O CARPINTEIRO. Crawford olha também para as reincidências das Grandes Ideias do Iluminismo transformando-se em reflexos culturais. Fechámo-nos na nossa cabeça, desviando a nossa atenção do mundo, afastando-nos assim do realismo das coisas e das outras pessoas, persuadidos de que a verdade e a compreensão são fenómenos subjectivos que, queiramos ou não, vão aflorar na nossa cabeça. Mas não é assim.

Jesus era carpinteiro. Nós esquecemos isto, ou pelo menos esquecemos o significado do trabalho a que se dedicou em toda a vida adulta, o ofício que aprendeu do pai adoptivo José. Ele decidiu vir num tempo em que podia ser carpinteiro em vez de esperar, por exemplo, para ser um inventor de algoritmos. Não nos deixou nenhuma descrição do seu trabalho ou a sua opinião sobre ele, mas creio que podemos tranquilamente presumir que a sua visão não estivesse muito longe da do seu grande discípulo Charles Péguy. Trabalhar, escreve Péguy em O Dinheiro, é rezar: «Antigamente os operários não eram servos. Trabalhavam. Cultivavam uma honra, absoluta, como convém a uma honra. A perna duma cadeira devia ser bem feita. Era natural, era suposto. Era um primado. Não tinha de ser bem feita por causa do salário, ou de modo proporcional ao salario. Não tinha de ser bem feita nem por causa do patrão, nem dos conhecedores, nem dos clientes do patrão. Tinha de ser bem feita por si mesma, em si mesma, na sua própria natureza».

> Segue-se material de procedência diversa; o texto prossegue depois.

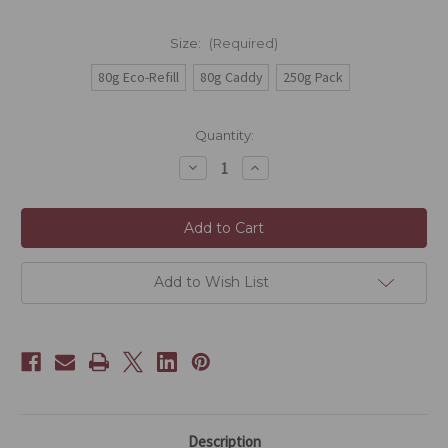
Size:
(Required)
80g Eco-Refill
80g Caddy
250g Pack
Current
Quantity:
Stock:
Decrease
Increase
Quantity
Quantity
of
of
Russian
Russian
Caravan
Caravan
Add to Wish List
Description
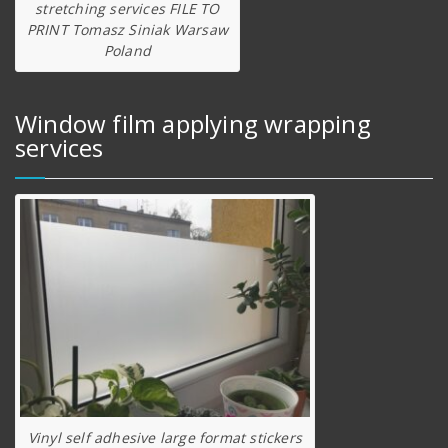
stretching services FILE TO
PRINT Tomasz Siniak Warsaw
Poland
Window film applying wrapping
services
Vinyl self adhesive large format stickers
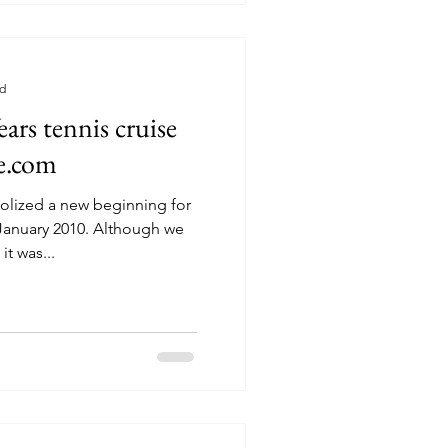
ad
rs tennis cruise
te.com
olized a new beginning for
it was...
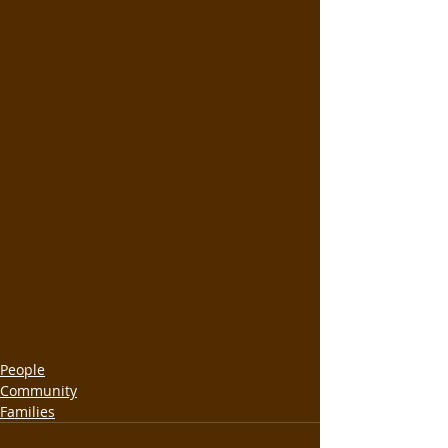
People
Community
Families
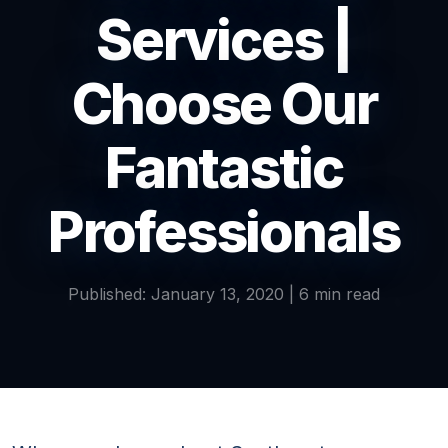
Services |
Choose Our
Fantastic
Professionals
Published: January 13, 2020 | 6 min read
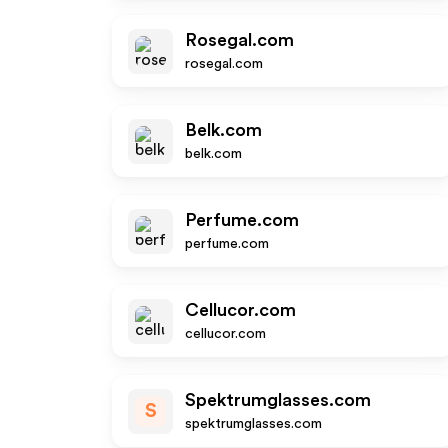
Rosegal.com
rosegal.com
Belk.com
belk.com
Perfume.com
perfume.com
Cellucor.com
cellucor.com
Spektrumglasses.com
S
spektrumglasses.com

Nós falamos da “excepcionalidade” de Jesus, mas raramente vamos muito longe na definição do que entendemos por isto. Um aspecto é seguramente a ideia de que aqueles que O viam em carne e osso ficavam fascinadas por Ele e partiam de tal maneira impressionados que não falavam doutra coisa durante dias ou semanas. Outro aspecto é o modo como Jesus encarava sempre os problemas, de forma inesperada, fugindo à obviedade em favor duma logica fundada num modo de pensar que pode por vezes parecer-nos contrário à intuição habitual. A parábola do Filho Pródigo é um exemplo: a “moral” ou a história não exalta um principio ou uma ética, mas uma compreensão prática das relações humanas.

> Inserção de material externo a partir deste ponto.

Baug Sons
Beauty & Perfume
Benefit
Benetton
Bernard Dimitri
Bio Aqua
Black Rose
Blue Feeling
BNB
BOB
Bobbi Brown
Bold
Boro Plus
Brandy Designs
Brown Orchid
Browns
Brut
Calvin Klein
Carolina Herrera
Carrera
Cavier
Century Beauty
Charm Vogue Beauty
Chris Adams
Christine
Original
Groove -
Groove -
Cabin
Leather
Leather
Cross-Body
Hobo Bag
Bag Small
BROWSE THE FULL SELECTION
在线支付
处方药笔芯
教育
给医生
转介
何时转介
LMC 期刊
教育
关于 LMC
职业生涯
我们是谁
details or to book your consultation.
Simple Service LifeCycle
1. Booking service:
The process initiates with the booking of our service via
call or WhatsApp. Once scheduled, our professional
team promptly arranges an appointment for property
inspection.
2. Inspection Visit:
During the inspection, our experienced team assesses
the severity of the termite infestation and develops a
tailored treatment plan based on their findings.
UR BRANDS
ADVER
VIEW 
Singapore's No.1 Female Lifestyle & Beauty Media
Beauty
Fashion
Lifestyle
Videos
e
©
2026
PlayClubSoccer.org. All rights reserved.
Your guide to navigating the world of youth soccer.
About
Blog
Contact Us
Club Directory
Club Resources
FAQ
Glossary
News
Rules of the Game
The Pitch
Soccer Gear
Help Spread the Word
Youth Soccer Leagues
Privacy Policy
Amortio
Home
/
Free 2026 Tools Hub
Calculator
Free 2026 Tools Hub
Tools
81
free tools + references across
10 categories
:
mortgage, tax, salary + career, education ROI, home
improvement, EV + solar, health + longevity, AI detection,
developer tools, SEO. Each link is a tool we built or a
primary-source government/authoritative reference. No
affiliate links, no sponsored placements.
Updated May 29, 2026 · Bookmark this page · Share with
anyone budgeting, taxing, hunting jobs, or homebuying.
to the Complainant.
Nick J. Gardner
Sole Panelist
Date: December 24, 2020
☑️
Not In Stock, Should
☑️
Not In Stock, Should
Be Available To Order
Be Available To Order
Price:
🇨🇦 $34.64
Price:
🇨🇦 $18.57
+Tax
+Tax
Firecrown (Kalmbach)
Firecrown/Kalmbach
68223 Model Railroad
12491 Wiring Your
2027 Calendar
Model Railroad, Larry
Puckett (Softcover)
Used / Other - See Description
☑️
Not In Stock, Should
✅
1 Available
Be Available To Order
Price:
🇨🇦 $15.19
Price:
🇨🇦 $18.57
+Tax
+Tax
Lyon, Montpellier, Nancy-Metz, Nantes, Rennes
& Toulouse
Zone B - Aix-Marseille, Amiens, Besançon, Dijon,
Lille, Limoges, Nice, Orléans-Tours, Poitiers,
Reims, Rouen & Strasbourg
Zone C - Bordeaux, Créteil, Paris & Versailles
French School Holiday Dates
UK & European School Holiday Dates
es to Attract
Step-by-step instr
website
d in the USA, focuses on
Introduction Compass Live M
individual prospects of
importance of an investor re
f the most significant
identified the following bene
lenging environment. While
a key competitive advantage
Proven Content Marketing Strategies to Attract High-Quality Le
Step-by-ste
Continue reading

Dentre as muitas coisas que podemos dizer de Jesus, porém, está também que o que vemos n’Ele é a percepção da realidade dum carpinteiro. Ou seja, baseada no viver dentro das situações humanas, e capaz de vê-las de modo semelhante a como Ele via as suas ferramentas de trabalho e os materiais: realidades que lhe falavam duma lógica que não era imediatamente óbvia. Um carpinteiro tem de usar os seus sentidos para acumular informações e evidências que lhe permitam compreender uma situação ou um problema. Usa as suas ferramentas come extensão do seu ser; não para separar-se da realidade, mas para aprofundar a sua abordagem.

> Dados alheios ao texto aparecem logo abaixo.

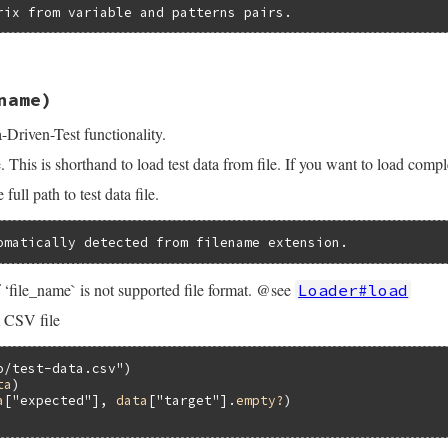
rix from variable and patterns pairs.
.3.4/lib/test/unit/data.rb, line 129
name)
s
, 
&
block
)

Driven-Test functionality.
guments
.
size
e. This is shorthand to load test data from file. If you want to load comp
Error
, 
"no block is given"
unless
block_given?
ull path to test data file.
ck
?
omatically detected from filename extension.
lock
guments
[
1
]

‘file_name` is not supported file format. @see
Loader#load
rguments
[
0
]

 CSV file
[
0
]

o/test-data.csv"
arguments
[
0
] 
=>
arguments
[
1
]}

ta
)

a
[
"expected"
], 
data
[
"target"
].
empty?
rguments
[
0
]

guments
[
1
]
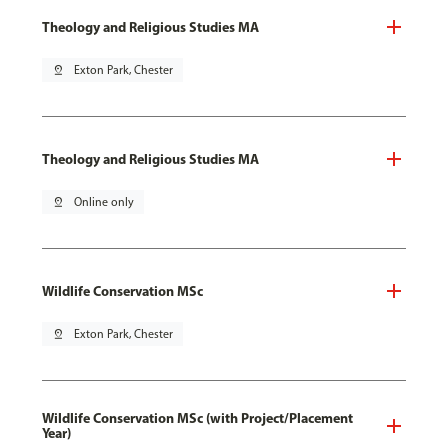
Theology and Religious Studies MA
pin_drop
Exton Park, Chester
Theology and Religious Studies MA
pin_drop
Online only
Wildlife Conservation MSc
pin_drop
Exton Park, Chester
Wildlife Conservation MSc (with Project/Placement
Year)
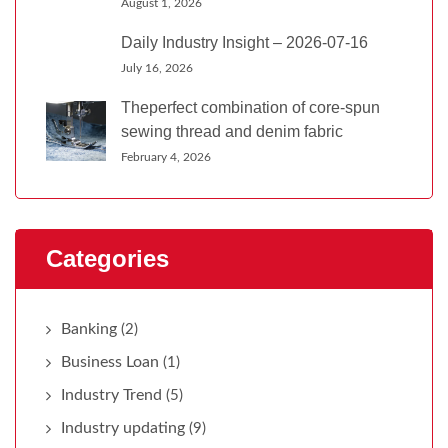
August 1, 2026
Daily Industry Insight – 2026-07-16
July 16, 2026
Theperfect combination of core-spun
sewing thread and denim fabric
February 4, 2026
Categories
Banking
(2)
Business Loan
(1)
Industry Trend
(5)
Industry updating
(9)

Isto não explica tudo do modo como Jesus pensava ou falava, como é evidente: mas é uma modalidade útil para definir uma dimensão na qual Ele era completamente diferente dos outros. Um carpinteiro tem de ver, tocar, intuir. Os seus materiais têm vida própria, não respondem às regras do artesão. São o seu mestre, o qual é condicionado pelos seus caprichos e excentricidades.

Ser carpinteiro, ou mecânico de motos, não é somente um modo de pensar: é um modo de ser. A redescobrir.